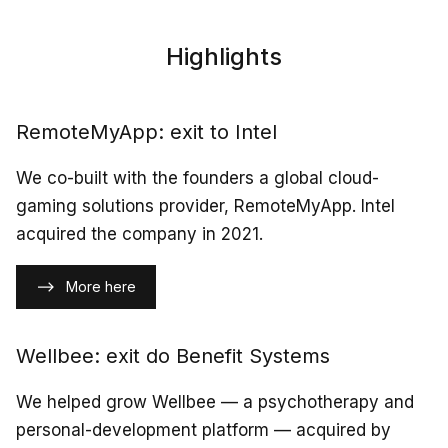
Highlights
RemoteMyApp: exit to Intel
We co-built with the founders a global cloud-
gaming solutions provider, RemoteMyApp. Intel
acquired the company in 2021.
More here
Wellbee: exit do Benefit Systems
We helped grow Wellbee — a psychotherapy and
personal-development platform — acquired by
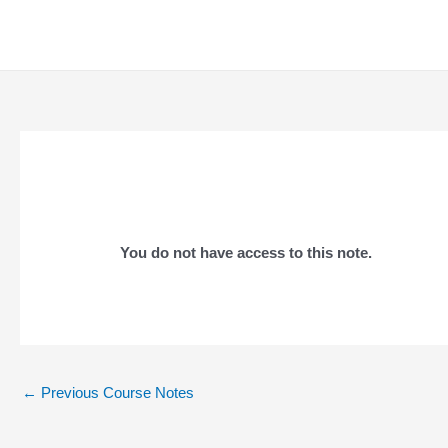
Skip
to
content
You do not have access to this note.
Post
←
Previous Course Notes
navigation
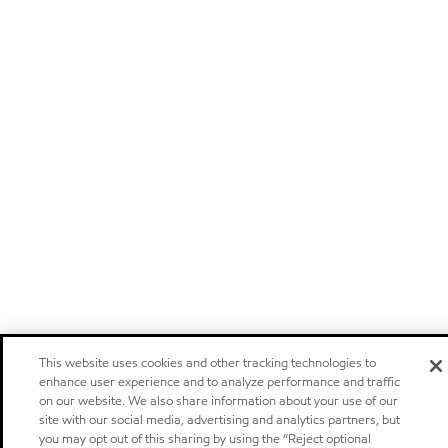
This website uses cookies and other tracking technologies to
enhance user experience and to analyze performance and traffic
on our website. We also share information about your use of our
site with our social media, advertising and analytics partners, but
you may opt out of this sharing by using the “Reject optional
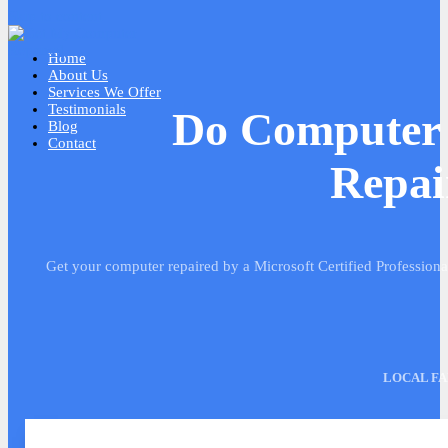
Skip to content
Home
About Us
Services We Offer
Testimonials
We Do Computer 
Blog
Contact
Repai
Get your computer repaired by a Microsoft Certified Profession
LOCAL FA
▬▬▬▬▬▬
What is required :: Lines with "Intel": find them in the data and copy each one.

Your response ::
RemoteMyApp: exit to Intel
gaming solutions provider, RemoteMyApp. Intel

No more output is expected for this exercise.